Bom, eu até acho que pessoas assim “avançam as causas”, uma aqui, outra ali. Porém, seria ridículo interpretar que o próprio Francis ignorava outros fatores. Ele estava, acredito, apenas sendo Paulo Francis.

Interesses de grupos poderosos, questões religiosas, pessoas obstinadas, líderes loucos, multidões nas ruas, acaso... O mundo muda com a mistura de tudo isso, constantemente.

Ao povo, no entanto, resta a rua. Se os economicamente poderosos discutem e articulam seus interesses em algum prédio da Hermann Lepper ou da Beira-rio, o povo escancara seus desejos de maneira muito mais honesta nas ruas.

Sem perseguição política via sistema judiciário, sem capangas infiltrados para arrumar confusão, sem polícia conivente, sem mídia que fecha os olhos para o debate, sem artimanhas tão comuns aos que sempre lucram.

O povo na rua tem sua voz, seus cartazes, suas faixas e mais recentemente algumas câmeras para registrar sua poesia e, se necessário, o abuso dos outros. Como policiais que retiram suas identificações dos uniformes em pleno exercício da função.

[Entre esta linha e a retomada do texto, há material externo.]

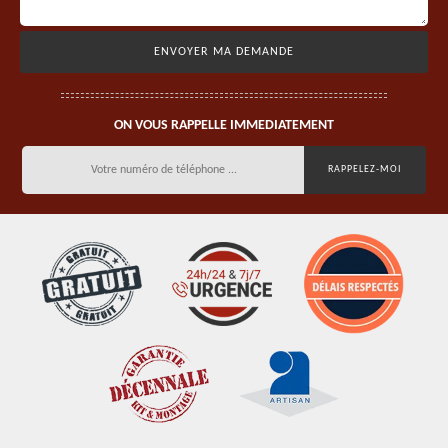
ON VOUS RAPPELLE IMMEDIATEMENT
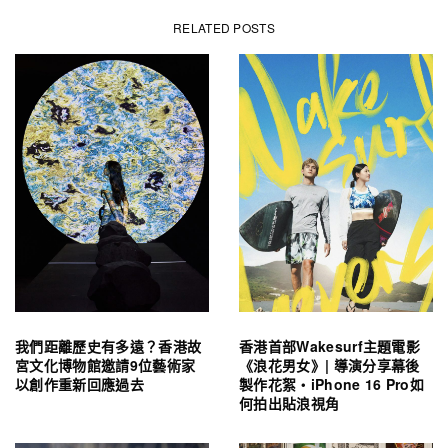
RELATED POSTS
我們距離歷史有多遠？香港故
香港首部Wakesurf主題電影
宮文化博物館邀請9位藝術家
《浪花男女》| 導演分享幕後
以創作重新回應過去
製作花絮・iPhone 16 Pro如
何拍出貼浪視角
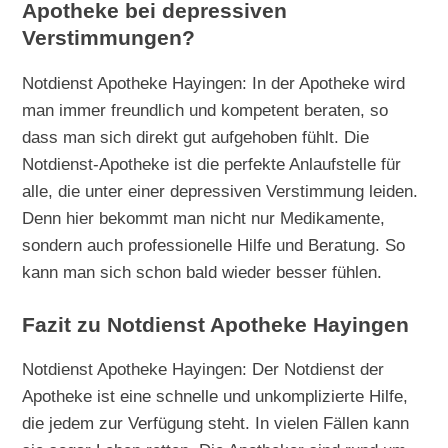
Apotheke bei depressiven
Verstimmungen?
Notdienst Apotheke Hayingen: In der Apotheke wird
man immer freundlich und kompetent beraten, so
dass man sich direkt gut aufgehoben fühlt. Die
Notdienst-Apotheke ist die perfekte Anlaufstelle für
alle, die unter einer depressiven Verstimmung leiden.
Denn hier bekommt man nicht nur Medikamente,
sondern auch professionelle Hilfe und Beratung. So
kann man sich schon bald wieder besser fühlen.
Fazit zu Notdienst Apotheke Hayingen
Notdienst Apotheke Hayingen: Der Notdienst der
Apotheke ist eine schnelle und unkomplizierte Hilfe,
die jedem zur Verfügung steht. In vielen Fällen kann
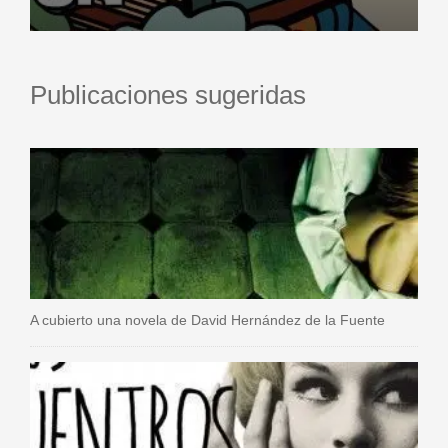
Publicaciones sugeridas
A cubierto una novela de David Hernández de la Fuente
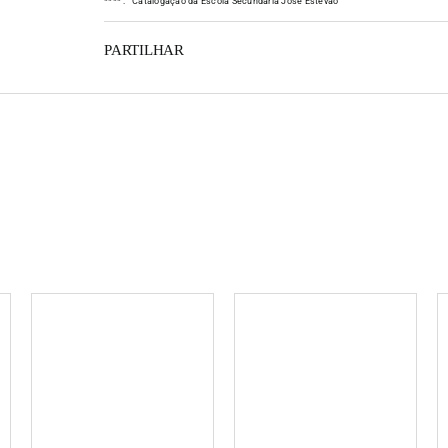
*
*
*
*
:
Catalogação da Escola Secundária José Estêvão
PARTILHAR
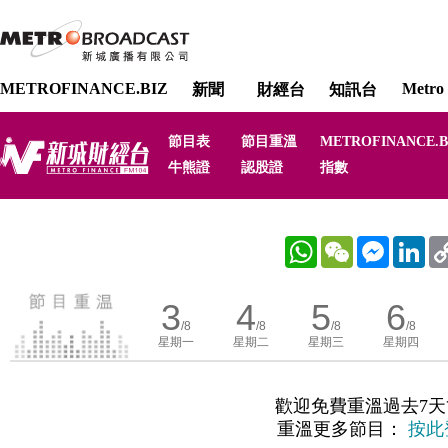
METROFINANCE.BIZ
Metro 
新聞
財經台
知訊台
節目表
節目重溫
METROFINANCE.B
牛熊證
認股證
指數
WhatsApp
WeChat
Messenger
Link
3
4
5
6
/8
/8
/8
/8
星期一
星期二
星期三
星期四
歡迎免費重溫過去7天
重溫更多節目：
按此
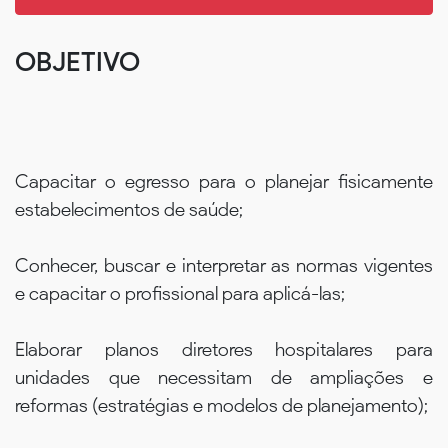
OBJETIVO
Capacitar o egresso para o planejar fisicamente
estabelecimentos de saúde;
Conhecer, buscar e interpretar as normas vigentes
e capacitar o profissional para aplicá-las;
Elaborar planos diretores hospitalares para
unidades que necessitam de ampliações e
reformas (estratégias e modelos de planejamento);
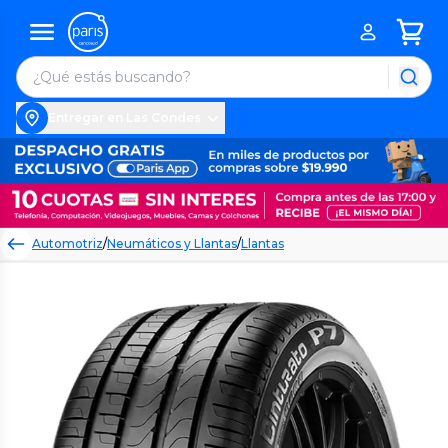
Entregar en Las Condes
Automotriz
/
Neumáticos y Llantas
/
Llantas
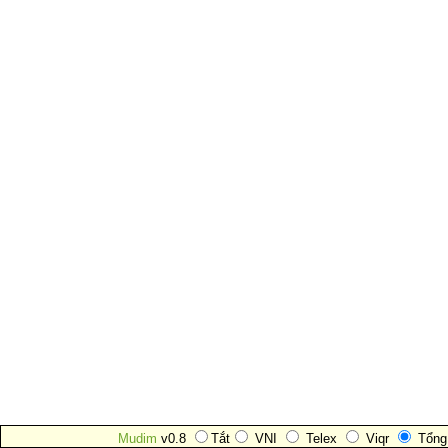
Mudim
v0.8
Tắt
VNI
Telex
Viqr
Tổng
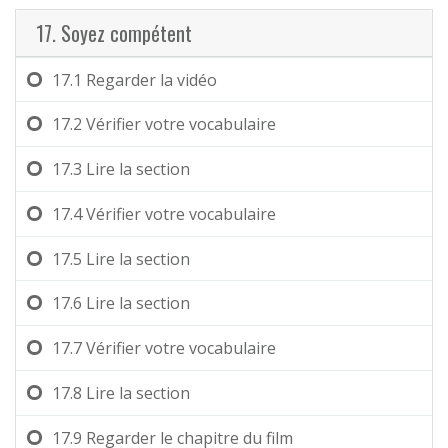
17. Soyez compétent
17.1
Regarder la vidéo
17.2
Vérifier votre vocabulaire
17.3
Lire la section
17.4
Vérifier votre vocabulaire
17.5
Lire la section
17.6
Lire la section
17.7
Vérifier votre vocabulaire
17.8
Lire la section
17.9
Regarder le chapitre du film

Mas é um erro pensar que basta ir às ruas uma ou duas vezes e esperar que a partir daí as coisas se resolvam. “De que adianta?”, sempre ouvimos. Adianta que tudo faz parte de um processo e que lutas se acumulam ao longo de anos até que comecem a surgir resultados.

Os movimentos pelo passe livre, pela tarifa zero, têm aproximadamente uma década de atuação constante. Em 2013 conseguiu barrar o aumento da passagem do transporte coletivo em várias cidades, além de puxar um gigantesco movimento que envolveu toda a sociedade brasileira e que gera as mais diversas interpretações e opiniões. Sofreu e sofre forte repressão.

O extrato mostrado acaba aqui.